Monday, February 16, 2009

NY Times Editorial about Gardening

Sow Those Seeds!

Published: February 14, 2009

In August 2004, I wrote a Rural Life editorial about the victory garden movement during World War II, noting that a national crisis had turned Americans — for a few years at least— into a nation of gardeners. Now we are in the midst of another crisis. And perhaps this is the moment for another national home gardening movement, a time when the burgeoning taste for local food converges with the desire to cut costs and take new control over our battered economic lives.

There are signs that some people are already thinking this way. A number of friends have said to me, wistfully, that if things get worse, they’ll just go to the country and learn to farm, as if learning to farm were like studying shorthand or learning to weld.

This is daydreaming. But there’s every reason to think about putting in a garden. In fact, many seed companies are reporting higher sales — especially in Britain, which has a rich tradition of home gardening. At grocery stores and farm stands, the difference in cost between organic and conventionally grown vegetables can be substantial. In the garden, the difference is negligible.

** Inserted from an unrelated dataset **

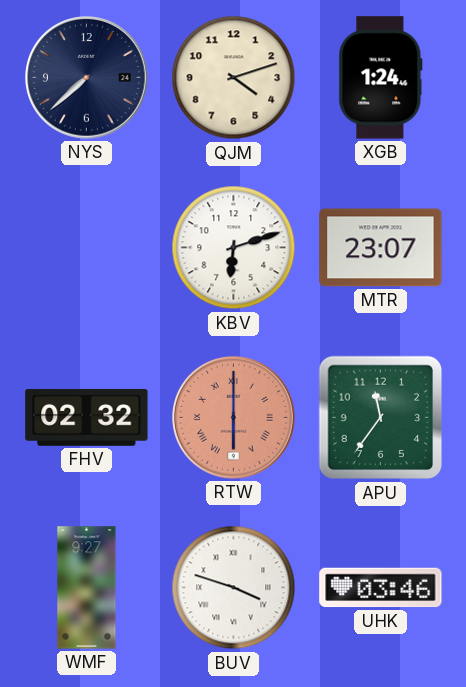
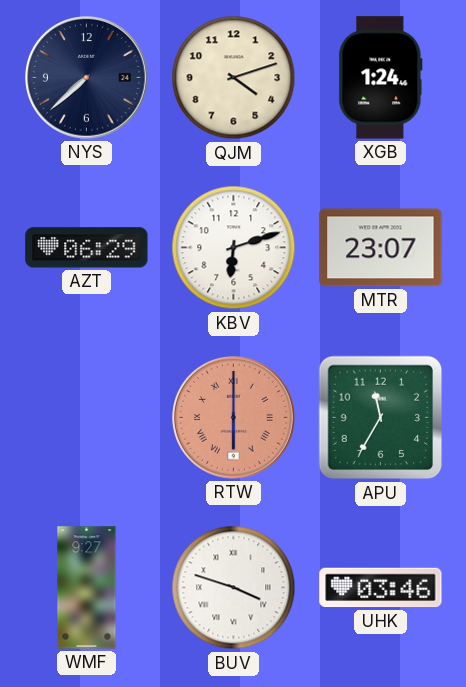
AZT: none -> 06:29
FHV: 02:32 -> none
APU: 11:36 -> 11:35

I can’t help noting, too, that half of “The 11 Best Foods You Aren’t Eating” — a widely e-mailed Web article by Tara Parker-Pope of The Times — are easily grown in a northeastern garden, including beets, chard, pumpkins and blueberries.

Growing a vegetable garden isn’t going to balance the budget or replace lost benefits or even begin to make up for the shock of a lost job. But part of the crisis we face is a sense of alienation and powerlessness. You don’t meet many alienated gardeners, unless it’s been a terrible woodchuck year.

It’s also tempting to assume that a garden can’t really make much difference in your annual food budget. But you would never convince my parents of that, who raised four kids on the fresh and home-canned produce of a big backyard garden. And I can think of few better distractions from the news of the day than the offerings of seed catalogs and the Edenic visions they inspire.

But over the years, something odd has happened to seed catalogs. They’ve come to resemble grocery stores and, in some sense, the culture at large — fuller and fuller of inedible stuff to buy, like copper plant labels and sunlight calculators and fan-cooled sunhats. One of the hard things for beginning gardeners to learn is that very little of that stuff is needed. What beginning gardeners need most, in fact, is old gardeners, the ones who’ve made do all along and who are starting their seedlings in windowsills right about now.